Statutory Parenting: Liberals Deny Job Opportunities for Teens

Popular bill to let teens work in bowling alleys, theaters shot down by nanny-staters in House

AUGUSTA - A bill introduced by the Department of Labor with the support of the Maine School Management Association to expand work opportunities for high school students was rejected with a party line vote of 85-58 in the Maine House on Wednesday morning. Not a single party testified in opposition to the bill during its public hearing before the labor committee.

The bill, LD 1698, would simply allow teens to work in movie theaters and bowling alleys while streamlining work permitting rules between MSMA and the Department of Labor to speed up the permitting process.

It is unclear why Maine has restricted teens' summer job opportunities in this manner, as 47 states allow minors to work in theaters and 44 allow them to work in bowling alleys.

"There seems to be no limit to the extent to which Democrats are willing to step into people's homes and do their parenting for them," said Rep. Amy Volk (R-Scarborough), ranking House Republican on the Labor, Commerce, Research, and Economic Development (LCRED) Committee and mother of three high school- and college-age children. "I don't know a single parent who would have a problem with their teen working in a theater or a bowling alley in the summer, but I was surrounded by 85 liberal politicians who do."

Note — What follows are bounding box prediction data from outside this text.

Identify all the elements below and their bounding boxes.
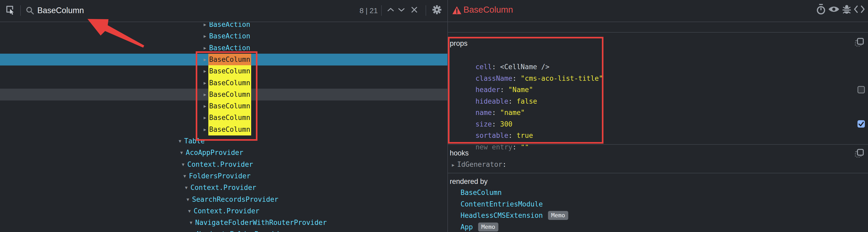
tree-row[interactable]: ▸ BaseAction (0, 42, 447, 54)
component-name[interactable]: BaseColumn (208, 89, 251, 100)
suspend-timer-button[interactable] (815, 4, 827, 16)
settings-button[interactable] (431, 4, 443, 16)
toolbar-bottom-divider (0, 22, 868, 22)
next-result-button[interactable] (395, 4, 407, 16)
props-section-label: props (450, 39, 468, 48)
inspect-dom-button[interactable] (828, 4, 840, 16)
tree-row[interactable]: ▸ BaseColumn (0, 77, 447, 89)
expand-arrow-icon[interactable]: ▸ (204, 42, 209, 54)
expand-arrow-icon[interactable]: ▾ (191, 228, 196, 232)
prop-row[interactable]: header: "Name" (459, 72, 533, 84)
tree-row[interactable]: ▾ NavigateFolderProvider (0, 228, 447, 232)
clear-search-button[interactable] (408, 4, 420, 16)
expand-arrow-icon[interactable]: ▸ (204, 65, 209, 77)
component-name[interactable]: AcoAppProvider (186, 147, 243, 158)
expand-arrow-icon[interactable]: ▸ (452, 162, 455, 168)
component-name[interactable]: Context.Provider (194, 205, 259, 217)
search-input[interactable] (37, 4, 339, 17)
component-name[interactable]: SearchRecordsProvider (192, 194, 278, 205)
component-name[interactable]: BaseColumn (208, 77, 251, 89)
tree-row[interactable]: ▾ Context.Provider (0, 158, 447, 170)
inspect-element-button[interactable] (4, 4, 16, 16)
view-source-button[interactable] (853, 4, 865, 16)
expand-arrow-icon[interactable]: ▸ (204, 100, 209, 112)
copy-props-button[interactable] (853, 37, 865, 49)
component-name[interactable]: NavigateFolderWithRouterProvider (195, 217, 327, 229)
prop-row[interactable]: name: "name" (459, 95, 525, 107)
component-name[interactable]: BaseColumn (208, 100, 251, 112)
tree-row[interactable]: ▾ SearchRecordsProvider (0, 194, 447, 205)
owner-component-link[interactable]: App (461, 223, 473, 231)
tree-row[interactable]: ▾ Context.Provider (0, 205, 447, 217)
component-name[interactable]: BaseAction (209, 42, 250, 54)
gear-icon (432, 5, 442, 16)
prop-row[interactable]: cell: <CellName /> (459, 50, 549, 61)
component-name[interactable]: BaseColumn (208, 54, 251, 65)
hook-row[interactable]: ▸IdGenerator: (452, 158, 506, 170)
rendered-by-row: HeadlessCMSExtensionMemo (461, 210, 568, 221)
prop-row[interactable]: sortable: true (459, 118, 533, 130)
code-brackets-icon (854, 5, 865, 14)
previous-result-button[interactable] (384, 4, 397, 16)
prop-row[interactable]: new entry: "" (459, 130, 529, 141)
copy-icon (855, 38, 864, 48)
expand-arrow-icon[interactable]: ▾ (187, 194, 192, 205)
prop-row[interactable]: hideable: false (459, 84, 537, 95)
owner-component-link[interactable]: ContentEntriesModule (461, 200, 543, 208)
component-name[interactable]: Table (184, 135, 205, 147)
tree-row[interactable]: ▾ Context.Provider (0, 182, 447, 194)
inspector-divider (448, 32, 868, 33)
expand-arrow-icon[interactable]: ▸ (204, 124, 209, 136)
component-name[interactable]: BaseColumn (208, 112, 251, 124)
search-icon (26, 6, 34, 16)
inspector-divider (448, 144, 868, 145)
tree-row[interactable]: ▾ NavigateFolderWithRouterProvider (0, 217, 447, 229)
expand-arrow-icon[interactable]: ▾ (179, 135, 184, 147)
prop-row[interactable]: className: "cms-aco-list-title" (459, 61, 603, 72)
tree-row[interactable]: ▸ BaseColumn (0, 54, 447, 65)
component-name[interactable]: BaseColumn (208, 124, 251, 136)
expand-arrow-icon[interactable]: ▸ (204, 30, 209, 42)
tree-row[interactable]: ▸ BaseColumn (0, 124, 447, 136)
prop-checkbox-unchecked[interactable] (858, 86, 865, 93)
component-name[interactable]: BaseAction (209, 22, 250, 30)
tree-row[interactable]: ▾ AcoAppProvider (0, 147, 447, 158)
component-name[interactable]: BaseAction (209, 30, 250, 42)
error-warning-icon (452, 6, 462, 16)
tree-row[interactable]: ▸ BaseColumn (0, 100, 447, 112)
tree-row[interactable]: ▸ BaseAction (0, 30, 447, 42)
log-to-console-button[interactable] (841, 4, 853, 16)
component-name[interactable]: NavigateFolderProvider (197, 228, 287, 232)
panel-divider[interactable] (447, 0, 448, 232)
component-name[interactable]: BaseColumn (208, 65, 251, 77)
expand-arrow-icon[interactable]: ▸ (204, 89, 209, 100)
component-name[interactable]: Context.Provider (190, 182, 256, 194)
inspected-component-title: BaseColumn (463, 5, 513, 15)
prop-checkbox-checked[interactable] (858, 120, 865, 127)
expand-arrow-icon[interactable]: ▸ (204, 77, 209, 89)
expand-arrow-icon[interactable]: ▸ (204, 22, 209, 30)
tree-row[interactable]: ▸ BaseColumn (0, 112, 447, 124)
expand-arrow-icon[interactable]: ▾ (185, 182, 190, 194)
tree-row[interactable]: ▾ Table (0, 135, 447, 147)
component-tree: ▸ BaseAction ▸ BaseAction ▸ BaseAction ▸… (0, 22, 447, 232)
expand-arrow-icon[interactable]: ▸ (204, 54, 209, 65)
tree-row[interactable]: ▸ BaseColumn (0, 65, 447, 77)
copy-hooks-button[interactable] (853, 148, 865, 160)
expand-arrow-icon[interactable]: ▾ (183, 170, 189, 182)
expand-arrow-icon[interactable]: ▸ (204, 112, 209, 124)
expand-arrow-icon[interactable]: ▾ (188, 205, 193, 217)
component-name[interactable]: FoldersProvider (189, 170, 251, 182)
owner-component-link[interactable]: BaseColumn (461, 188, 502, 197)
prop-row[interactable]: size: 300 (459, 107, 513, 118)
owner-component-link[interactable]: HeadlessCMSExtension (461, 211, 543, 220)
tree-row[interactable]: ▸ BaseColumn (0, 89, 447, 100)
expand-arrow-icon[interactable]: ▾ (190, 217, 195, 229)
expand-arrow-icon[interactable]: ▾ (180, 147, 185, 158)
prop-value[interactable]: "cms-aco-list-title" (521, 75, 603, 82)
tree-row[interactable]: ▾ FoldersProvider (0, 170, 447, 182)
component-name[interactable]: Context.Provider (187, 158, 253, 170)
tree-row[interactable]: ▸ BaseAction (0, 22, 447, 30)
expand-arrow-icon[interactable]: ▾ (182, 158, 187, 170)
hook-name[interactable]: IdGenerator (457, 161, 502, 168)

Rep. Lawrence Lockman (R-Amherst) sponsored the bill on behalf of the Department of Labor. Two students, Ben Evans and Judah Merrill, testified in favor of the bill before LCRED, saying that they have had to wait well into the summer to receive their work permits due to delays that would be remedied by LD 1698.

Assistant House Republican Leader Alex Willette of Mapleton is one of the youngest members of the House.

"At 24, I have recent experience with Maine's cumbersome summer work permitting process, and definitely see the need for this bill," said Rep. Willette. "I never worked in a theater or a bowling alley, but was shocked to find out it's currently not allowed, and even more shocked to see Democrats refuse to change that."

The bill will now move to the Senate for votes.